The doctor, Eugene Lazowski, believed it was part of being a doctor to fight the Nazi's in anyway he could and proved it by first escaping from a German POW camp and going home. Since his house backed up against the Jewish Ghetto, he was prohibited from treating any Jew. but he worked out a way to help them anyway. If anyone was sick, someone would tie something on the fence and he'd sneak in at night, treat them, and sneak out before dawn. To get supplies, he adjusted records so they showed he used more supplies treating his Polish patients so he'd have what he needed for his hidden patients.
During World War I, the Germans developed a fear of typhus because it ran ramped through the trenches, making so many soldiers sick. As a result, the Germans still feared the disease and required all people infected with or suspected of having typhus be reported to the authorities, given a blood test, and German labs tested all samples. Any Pole infected would be quarantined and spared work in labor camps but any infected Jew was killed.
Lazowski and another doctor discovered if people were injected with the dead bacteria that caused typhus, their blood tests came back positive so they regularly used this on people in the area so their village would be declared an "Epidemic Area" and the Germans would regularly avoid it.
They made sure they followed the natural ebb and flow of the disease so it mimicked real life and they often sent patients to other doctors for tests otherwise if they were the only ones treating infected people it might alert the Germans. As time went on, they began offering the "Protein Stimulation Therapy" to patients in other villages who were coming down with a variety of symptoms such as coughs, aches, etc. Every person tested positive for typhus.

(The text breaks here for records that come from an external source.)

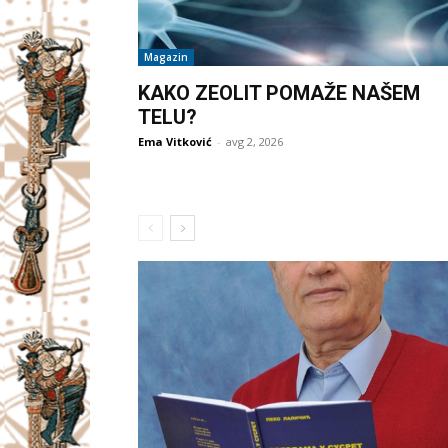
Magazin
KAKO ZEOLIT POMAŽE NAŠEM
TELU?
Ema Vitković
-
avg 2, 2026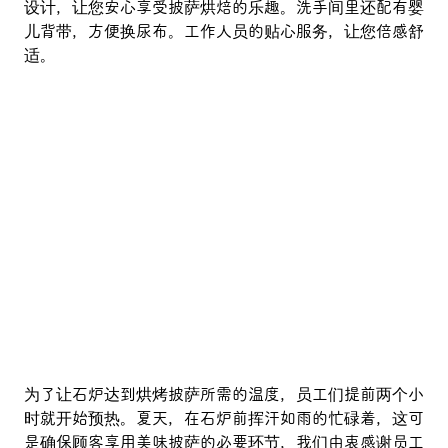
设计，让您安心享受披萨烘焙的乐趣。洗手间里还配有婴
儿背带，方便换尿布。工作人员的贴心服务，让您倍感舒
适。
为了让石炉达到烘烤披萨所需的温度，员工们提前两个小
时就开始预热。夏天，在石炉前挥汗如雨的忙碌着，这可
是确保顾客享用美味披萨的必要环节，我们由衷感谢员工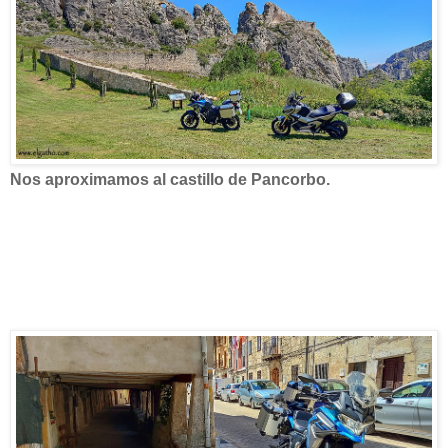
Nos aproximamos al castillo de Pancorbo.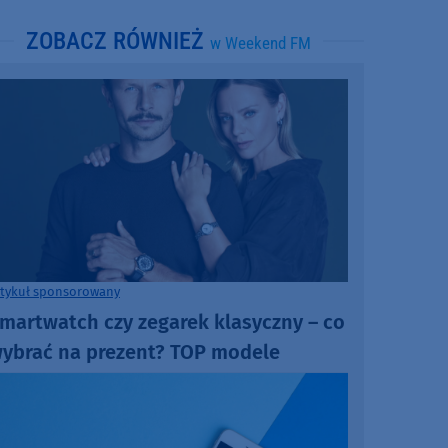
ZOBACZ RÓWNIEŻ
w Weekend FM
rtykuł sponsorowany
martwatch czy zegarek klasyczny – co
ybrać na prezent? TOP modele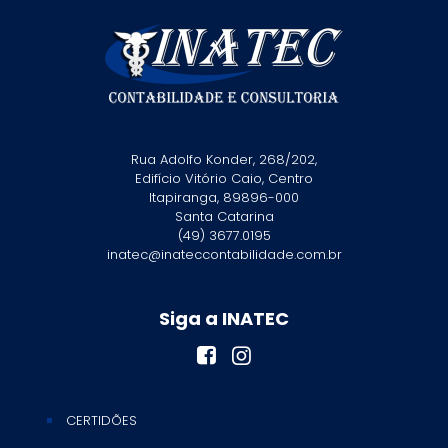
Rua Adolfo Konder, 268/202,
Edifício Vitório Caio, Centro
Itapiranga, 89896-000
Santa Catarina
(49) 3677.0195
inatec@inateccontabilidade.com.br
Siga a INATEC
CERTIDÕES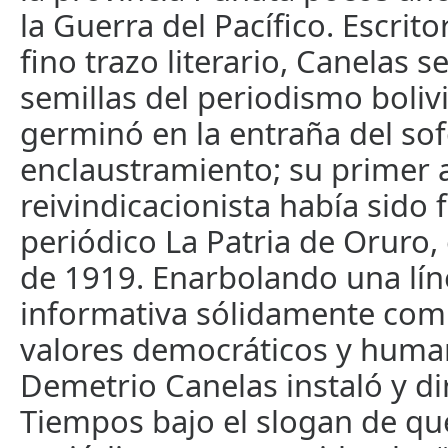
la Guerra del Pacífico. Escrito
fino trazo literario, Canelas 
semillas del periodismo boli
germinó en la entraña del so
enclaustramiento; su primer 
reivindicacionista había sido 
periódico La Patria de Oruro,
de 1919. Enarbolando una líne
informativa sólidamente co
valores democráticos y human
Demetrio Canelas instaló y di
Tiempos bajo el slogan de qu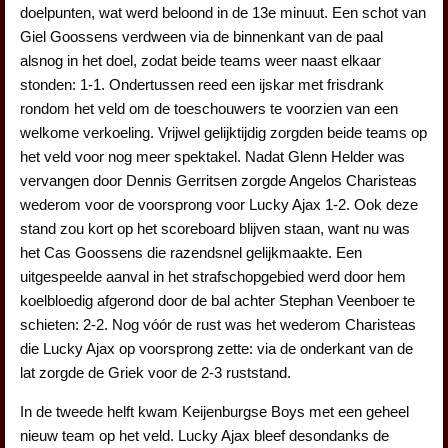
doelpunten, wat werd beloond in de 13e minuut. Een schot van
Giel Goossens verdween via de binnenkant van de paal
alsnog in het doel, zodat beide teams weer naast elkaar
stonden: 1-1. Ondertussen reed een ijskar met frisdrank
rondom het veld om de toeschouwers te voorzien van een
welkome verkoeling. Vrijwel gelijktijdig zorgden beide teams op
het veld voor nog meer spektakel. Nadat Glenn Helder was
vervangen door Dennis Gerritsen zorgde Angelos Charisteas
wederom voor de voorsprong voor Lucky Ajax 1-2. Ook deze
stand zou kort op het scoreboard blijven staan, want nu was
het Cas Goossens die razendsnel gelijkmaakte. Een
uitgespeelde aanval in het strafschopgebied werd door hem
koelbloedig afgerond door de bal achter Stephan Veenboer te
schieten: 2-2. Nog vóór de rust was het wederom Charisteas
die Lucky Ajax op voorsprong zette: via de onderkant van de
lat zorgde de Griek voor de 2-3 ruststand.
In de tweede helft kwam Keijenburgse Boys met een geheel
nieuw team op het veld. Lucky Ajax bleef desondanks de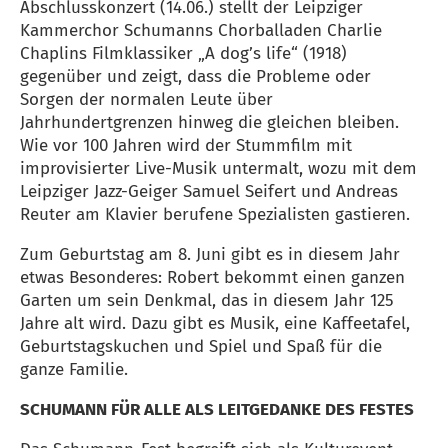
Abschlusskonzert (14.06.) stellt der Leipziger
Kammerchor Schumanns Chorballaden Charlie
Chaplins Filmklassiker „A dog’s life“ (1918)
gegenüber und zeigt, dass die Probleme oder
Sorgen der normalen Leute über
Jahrhundertgrenzen hinweg die gleichen bleiben.
Wie vor 100 Jahren wird der Stummfilm mit
improvisierter Live-Musik untermalt, wozu mit dem
Leipziger Jazz-Geiger Samuel Seifert und Andreas
Reuter am Klavier berufene Spezialisten gastieren.
Zum Geburtstag am 8. Juni gibt es in diesem Jahr
etwas Besonderes: Robert bekommt einen ganzen
Garten um sein Denkmal, das in diesem Jahr 125
Jahre alt wird. Dazu gibt es Musik, eine Kaffeetafel,
Geburtstagskuchen und Spiel und Spaß für die
ganze Familie.
SCHUMANN FÜR ALLE ALS LEITGEDANKE DES FESTES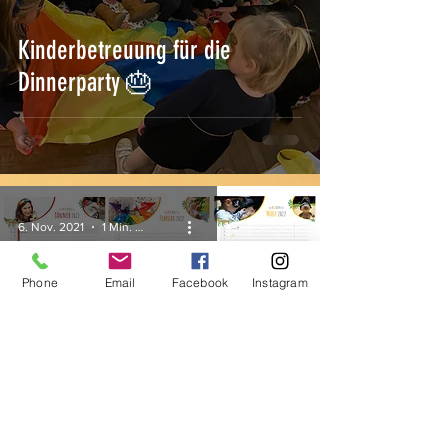
Kinderbetreuung für die
Dinnerparty 🎂
6. Nov. 2021
1 Min. Lesezeit
Phone
Email
Facebook
Instagram
1. Gewinnspiel 🥇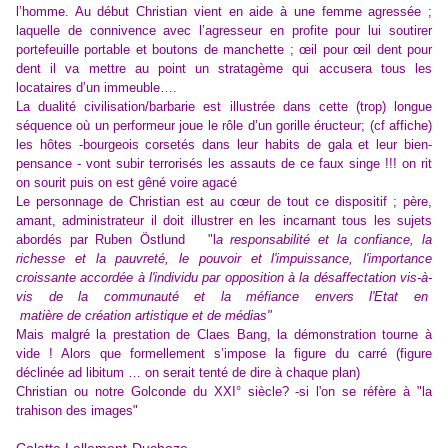
l’homme. Au début Christian vient en aide à une femme agressée ;
laquelle de connivence avec l’agresseur en profite pour lui soutirer
portefeuille portable et boutons de manchette ; œil pour œil dent pour
dent il va mettre au point un stratagème qui accusera tous les
locataires d’un immeuble….
La dualité civilisation/barbarie est illustrée dans cette (trop) longue
séquence où un performeur joue le rôle d’un gorille éructeur; (cf affiche)
les hôtes -bourgeois corsetés dans leur habits de gala et leur bien-
pensance - vont subir terrorisés les assauts de ce faux singe !!! on rit
on sourit puis on est gêné voire agacé
Le personnage de Christian est au cœur de tout ce dispositif ; père,
amant, administrateur il doit illustrer en les incarnant tous les sujets
abordés par Ruben Östlund "l
a responsabilité et la confiance, la
richesse et la pauvreté, le pouvoir et l'impuissance, l'importance
croissante accordée à l'individu par opposition à la désaffectation vis-à-
vis de la communauté et la méfiance envers l'Etat en
matière de création artistique et de médias"
Mais malgré la prestation de Claes Bang, la démonstration tourne à
vide !
Alors que formellement s’impose la figure du carré (
figure
déclinée ad libitum … on serait tenté de dire à chaque plan)
Christian ou notre Golconde du XXI° siècle? -si l'on se réfère à "la
trahison des images"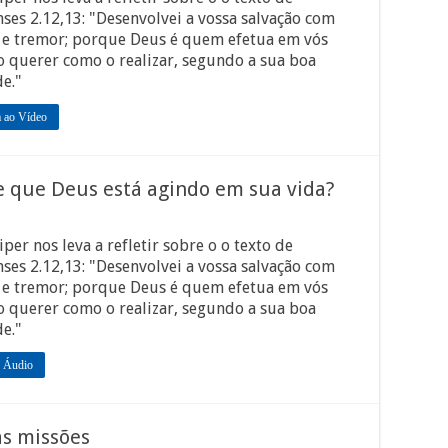
nses 2.12,13: "Desenvolvei a vossa salvação com
 e tremor; porque Deus é quem efetua em vós
o querer como o realizar, segundo a sua boa
e."
a ao Vídeo
e que Deus está agindo em sua vida?
iper nos leva a refletir sobre o o texto de
nses 2.12,13: "Desenvolvei a vossa salvação com
 e tremor; porque Deus é quem efetua em vós
o querer como o realizar, segundo a sua boa
e."
 Áudio
as missões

Unfortunately, the death rate did not match the expected death rates for Typhus so the Germans sent out doctors to investigate the anomaly. Lazowski quickly gathered the sickest of the villagers, put them in a dirty room and invited the doctors in to check them out. The doctors quickly took samples, saw the positive results, and got out of there as fast as they could due to their fear of the disease.
Due to their quick thinking, Lazowski and the other doctor saved over 8,000 people from death, some who were Jews and others who were Poles. They did not reveal their scam until 1977 when they wrote a paper for a medical journal.
By playing on Nazi fears, these two doctors proved you could fight the Nazi's. Let me know what you think, I'd love to hear. Have a great day.